Con decisione del 5 gennaio 2010, il Tribunale amministrativo federale ha dichiarato illecita la consegna di dati bancari dei clienti alle autorità giudiziarie statunitensi ordinata dalla FINMA il 18 febbraio 2009. Anche il Tribunale riconosce esplicitamente la difficoltà della situazione che richiedeva una decisione dell'Autorità di vigilanza. Esso ritiene tuttavia che la FINMA non avrebbe dovuto ordinare autonomamente la trasmissione dei dati, ma chiedere al Consiglio federale di farlo se considerava che fosse l'unica soluzione possibile.
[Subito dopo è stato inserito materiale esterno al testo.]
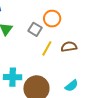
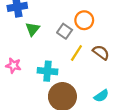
brown semicircle: (69, 47) -> (101, 52), turned 42
cyan cross: (13, 77) -> (47, 71), moved

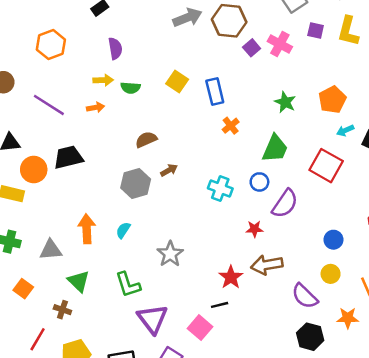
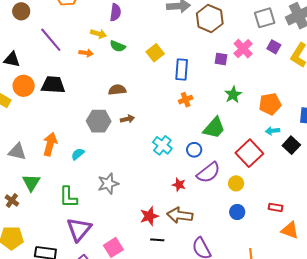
purple square: (252, 48) -> (221, 59), moved, turned 32
yellow circle: (331, 274) -> (236, 183), moved
black line: (220, 305) -> (157, 240), moved

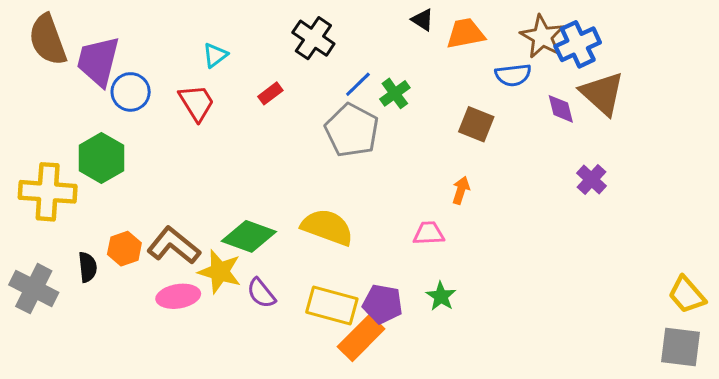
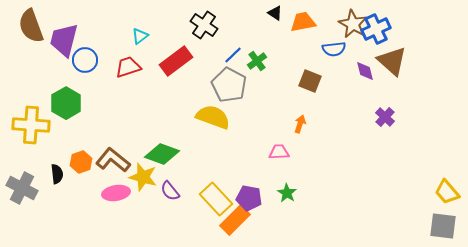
red rectangle: (270, 93) -> (176, 61), size x2.0
red trapezoid: (197, 103) -> (128, 67), turned -76
yellow semicircle: (327, 227) -> (213, 117), moved
yellow rectangle: (332, 305) -> (216, 199), turned 32

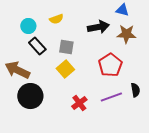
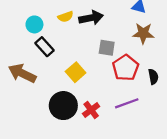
black arrow: (98, 27) -> (91, 18), moved
gray square: (66, 47) -> (107, 48), moved
black semicircle: (135, 90) -> (153, 77), moved
black circle: (30, 96) -> (63, 106), moved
La FINMA ha basato la sua decisione sugli articoli 25 e 26 della Legge sulle banche. Tali disposizioni le conferiscono il potere e il dovere, se vi sono «fondati timori» in merito a «seri problemi di liquidità», di ordinare «misure di protezione» definite in modo non esaustivo nella legge. Queste ultime, analogamente agli strumenti esplicitamente previsti dalla legge quali la moratoria o il divieto di effettuare pagamenti, possono anche pregiudicare i diritti di singoli creditori. Il Consiglio di amministrazione della FINMA, dopo consultazione con il Consiglio federale, ha ordinato la consegna dei dati dei clienti, in quanto, dopo analisi approfondita della situazione, ha ritenuto che fosse l'unica soluzione possibile per sottrarsi alla minaccia incombente di un procedimento contro la banca da parte delle autorità penali statunitensi, che avrebbe compromesso l'esistenza della stessa, peggiorato gravemente le sue condizioni di liquidità e che avrebbe avuto possibili ripercussioni negative sull'economica svizzera.
La FINMA constata che il Tribunale, nella sua decisione, non esamina né contesta tale posizione. Esso si limita a stabilire che le misure ordinate dall'Autorità di vigilanza non erano legali. Quest'ultima analizzerà accuratamente la decisione e deciderà se presentare ricorso presso il Tribunale federale.